Bedah Berita – Berita Terkini dan Terpercaya Indonesia – 14 Juli 2026 | Sidang praperadilan Roy Suryo kembali digelar di Pengadilan Negeri Jakarta Selatan dengan agenda pembuktian dari pihak pemohon. Mantan Menteri Pemuda dan Olahraga Roy Suryo menggugat keabsahan penetapan dirinya sebagai tersangka dalam perkara dugaan pelanggaran Undang-Undang Informasi dan Transaksi Elektronik (UU ITE) terkait isu ijazah Presiden ke-7 RI, Joko Widodo.
Roy Suryo meminta hakim tunggal untuk mengabulkan seluruh permohonannya, termasuk membatalkan tiga Surat Perintah Penyidikan (Sprindik) yang dikeluarkan Polda Metro Jaya sepanjang tahun 2025 hingga 2026. Roy juga meminta agar penetapan dirinya sebagai tersangka terkait Pasal 32 Ayat 1 UU ITE dinyatakan tidak sah.
Menurut kuasa hukum Roy Suryo, tindakan penahanan yang dilakukan oleh Polda Metro Jaya tidak memenuhi syarat subjektif sehingga sudah sepatutnya dinyatakan tidak sah. Roy Suryo juga meminta agar nama baiknya dipulihkan sepenuhnya.
Presiden ke-7 RI Joko Widodo menghormati proses praperadilan yang diajukan Roy Suryo. Pernyataan tersebut dikemukakan oleh kuasa hukum Jokowi, Yakub Hasibuan, yang menyatakan bahwa Jokowi menghormati proses yang sedang berjalan.

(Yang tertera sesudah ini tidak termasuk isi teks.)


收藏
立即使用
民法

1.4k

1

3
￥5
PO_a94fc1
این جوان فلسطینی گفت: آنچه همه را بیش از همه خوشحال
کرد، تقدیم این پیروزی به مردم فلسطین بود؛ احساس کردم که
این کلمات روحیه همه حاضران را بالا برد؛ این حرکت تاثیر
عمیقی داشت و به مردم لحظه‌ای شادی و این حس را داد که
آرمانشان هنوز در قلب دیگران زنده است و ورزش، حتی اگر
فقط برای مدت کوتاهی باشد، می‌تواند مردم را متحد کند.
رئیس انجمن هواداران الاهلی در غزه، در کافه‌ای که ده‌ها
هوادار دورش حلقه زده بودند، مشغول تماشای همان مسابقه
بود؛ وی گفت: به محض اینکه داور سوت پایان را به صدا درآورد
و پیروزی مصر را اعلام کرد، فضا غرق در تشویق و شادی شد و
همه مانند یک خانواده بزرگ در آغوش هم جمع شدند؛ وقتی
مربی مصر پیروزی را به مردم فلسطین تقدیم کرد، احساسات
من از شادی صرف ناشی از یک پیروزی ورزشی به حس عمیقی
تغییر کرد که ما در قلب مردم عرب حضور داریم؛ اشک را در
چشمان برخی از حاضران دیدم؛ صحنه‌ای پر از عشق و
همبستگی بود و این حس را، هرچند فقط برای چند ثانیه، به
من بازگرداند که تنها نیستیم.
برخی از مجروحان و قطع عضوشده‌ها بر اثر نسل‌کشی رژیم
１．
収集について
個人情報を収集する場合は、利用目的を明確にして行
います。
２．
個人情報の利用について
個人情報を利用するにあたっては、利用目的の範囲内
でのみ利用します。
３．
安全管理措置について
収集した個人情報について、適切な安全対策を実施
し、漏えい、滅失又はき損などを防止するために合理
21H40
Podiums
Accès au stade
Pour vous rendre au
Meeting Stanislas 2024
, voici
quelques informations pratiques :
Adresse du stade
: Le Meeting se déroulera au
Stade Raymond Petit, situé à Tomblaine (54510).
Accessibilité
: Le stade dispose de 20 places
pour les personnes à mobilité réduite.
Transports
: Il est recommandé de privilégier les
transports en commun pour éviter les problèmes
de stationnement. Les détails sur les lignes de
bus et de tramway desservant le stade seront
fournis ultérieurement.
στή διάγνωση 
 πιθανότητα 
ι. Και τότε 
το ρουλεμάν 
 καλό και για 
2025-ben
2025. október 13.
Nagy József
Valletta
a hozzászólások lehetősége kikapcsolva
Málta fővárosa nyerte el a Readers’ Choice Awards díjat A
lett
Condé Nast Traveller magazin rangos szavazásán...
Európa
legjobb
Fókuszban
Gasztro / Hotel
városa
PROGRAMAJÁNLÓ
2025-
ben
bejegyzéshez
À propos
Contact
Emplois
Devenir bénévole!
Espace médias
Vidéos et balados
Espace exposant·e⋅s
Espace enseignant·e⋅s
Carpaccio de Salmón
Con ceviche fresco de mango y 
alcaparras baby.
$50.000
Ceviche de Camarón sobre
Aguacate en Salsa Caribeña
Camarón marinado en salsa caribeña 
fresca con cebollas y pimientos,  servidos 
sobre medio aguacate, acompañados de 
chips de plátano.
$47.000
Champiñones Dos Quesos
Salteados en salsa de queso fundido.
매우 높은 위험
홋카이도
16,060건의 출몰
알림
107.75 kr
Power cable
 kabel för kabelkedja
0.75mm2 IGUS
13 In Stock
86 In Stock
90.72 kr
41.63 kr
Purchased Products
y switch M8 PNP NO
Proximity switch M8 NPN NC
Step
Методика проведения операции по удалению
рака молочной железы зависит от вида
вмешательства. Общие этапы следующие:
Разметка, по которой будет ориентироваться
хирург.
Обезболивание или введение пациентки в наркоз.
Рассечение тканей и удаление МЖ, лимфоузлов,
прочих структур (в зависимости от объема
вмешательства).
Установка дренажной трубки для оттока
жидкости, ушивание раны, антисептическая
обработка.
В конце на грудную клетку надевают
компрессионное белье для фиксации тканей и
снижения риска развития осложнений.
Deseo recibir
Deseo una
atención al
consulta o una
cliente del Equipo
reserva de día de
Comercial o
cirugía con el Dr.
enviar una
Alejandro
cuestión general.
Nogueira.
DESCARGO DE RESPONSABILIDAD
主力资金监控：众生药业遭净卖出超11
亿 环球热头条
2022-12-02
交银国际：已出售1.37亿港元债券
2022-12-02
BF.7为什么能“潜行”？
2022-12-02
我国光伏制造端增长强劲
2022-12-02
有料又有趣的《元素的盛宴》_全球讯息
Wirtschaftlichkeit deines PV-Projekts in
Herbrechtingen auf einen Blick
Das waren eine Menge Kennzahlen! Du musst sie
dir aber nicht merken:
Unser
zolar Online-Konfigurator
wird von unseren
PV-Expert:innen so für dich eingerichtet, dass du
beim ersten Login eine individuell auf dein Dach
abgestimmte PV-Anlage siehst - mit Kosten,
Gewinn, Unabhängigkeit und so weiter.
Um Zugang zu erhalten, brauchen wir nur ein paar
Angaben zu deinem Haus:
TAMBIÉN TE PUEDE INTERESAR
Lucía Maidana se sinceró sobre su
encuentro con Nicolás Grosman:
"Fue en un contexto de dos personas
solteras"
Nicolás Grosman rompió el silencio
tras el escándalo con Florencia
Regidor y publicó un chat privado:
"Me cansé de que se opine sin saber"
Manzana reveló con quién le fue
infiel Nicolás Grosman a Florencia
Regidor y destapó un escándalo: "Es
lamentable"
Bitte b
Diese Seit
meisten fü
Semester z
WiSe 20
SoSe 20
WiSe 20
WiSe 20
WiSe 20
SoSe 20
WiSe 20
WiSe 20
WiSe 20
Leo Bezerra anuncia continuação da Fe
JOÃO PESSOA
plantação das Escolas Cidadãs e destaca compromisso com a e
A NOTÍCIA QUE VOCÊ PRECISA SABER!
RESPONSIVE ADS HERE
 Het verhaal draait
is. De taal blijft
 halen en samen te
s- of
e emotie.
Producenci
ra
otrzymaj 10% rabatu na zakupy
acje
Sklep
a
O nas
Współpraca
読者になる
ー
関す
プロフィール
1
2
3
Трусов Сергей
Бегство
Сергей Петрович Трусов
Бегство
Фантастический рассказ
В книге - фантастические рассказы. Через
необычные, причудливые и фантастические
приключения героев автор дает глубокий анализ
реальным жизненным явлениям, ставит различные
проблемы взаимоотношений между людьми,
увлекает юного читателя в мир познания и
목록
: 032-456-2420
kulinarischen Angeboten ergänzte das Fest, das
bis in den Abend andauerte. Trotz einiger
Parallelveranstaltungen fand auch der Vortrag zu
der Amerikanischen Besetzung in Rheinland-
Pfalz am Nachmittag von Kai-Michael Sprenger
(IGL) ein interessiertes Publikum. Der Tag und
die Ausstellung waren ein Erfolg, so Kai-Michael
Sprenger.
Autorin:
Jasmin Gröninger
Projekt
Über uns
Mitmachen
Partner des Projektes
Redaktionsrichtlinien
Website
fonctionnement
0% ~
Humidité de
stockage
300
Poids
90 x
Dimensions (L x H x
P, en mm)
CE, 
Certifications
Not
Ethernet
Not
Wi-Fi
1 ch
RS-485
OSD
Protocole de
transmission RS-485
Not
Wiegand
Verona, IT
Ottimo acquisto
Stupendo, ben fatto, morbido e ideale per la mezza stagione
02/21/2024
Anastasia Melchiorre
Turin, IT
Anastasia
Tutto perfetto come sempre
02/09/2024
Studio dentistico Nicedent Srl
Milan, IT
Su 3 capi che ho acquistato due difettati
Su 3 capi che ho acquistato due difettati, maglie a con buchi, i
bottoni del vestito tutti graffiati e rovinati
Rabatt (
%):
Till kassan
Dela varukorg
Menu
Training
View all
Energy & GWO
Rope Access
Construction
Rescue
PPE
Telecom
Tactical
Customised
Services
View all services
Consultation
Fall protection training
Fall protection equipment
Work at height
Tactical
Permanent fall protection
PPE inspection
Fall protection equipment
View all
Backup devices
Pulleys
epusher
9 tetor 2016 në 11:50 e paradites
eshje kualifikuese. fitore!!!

Sidang praperadilan Roy Suryo kali ini memasuki tahap pembuktian dari pihak pemohon. Roy Suryo dijadwalkan menyampaikan bukti-bukti yang menjadi dasar permohonannya untuk menguji legalitas proses penyidikan dan penetapan status tersangka oleh Polda Metro Jaya.
Kuasa hukum Roy Suryo membantah tudingan bahwa kliennya memenuhi unsur Pasal 32 ayat (1) Undang-Undang Informasi dan Transaksi Elektronik (UU ITE) terkait dugaan perusakan data elektronik. Menurut kuasa hukum, unsur Pasal 32 ayat (1) UU ITE tidak terpenuhi karena penyidik tidak dapat menunjukkan adanya dokumen elektronik yang diretas, diubah, dipindahkan, atau dirusak sebagaimana diatur dalam ketentuan tersebut.
Dalam persidangan, tim kuasa hukum Roy Suryo memberikan tanggapan terhadap jawaban pihak Polda Metro Jaya sebagai termohon. Tim kuasa hukum Roy membantah tudingan bahwa kliennya memenuhi unsur Pasal 32 ayat (1) UU ITE terkait dugaan perusakan data elektronik.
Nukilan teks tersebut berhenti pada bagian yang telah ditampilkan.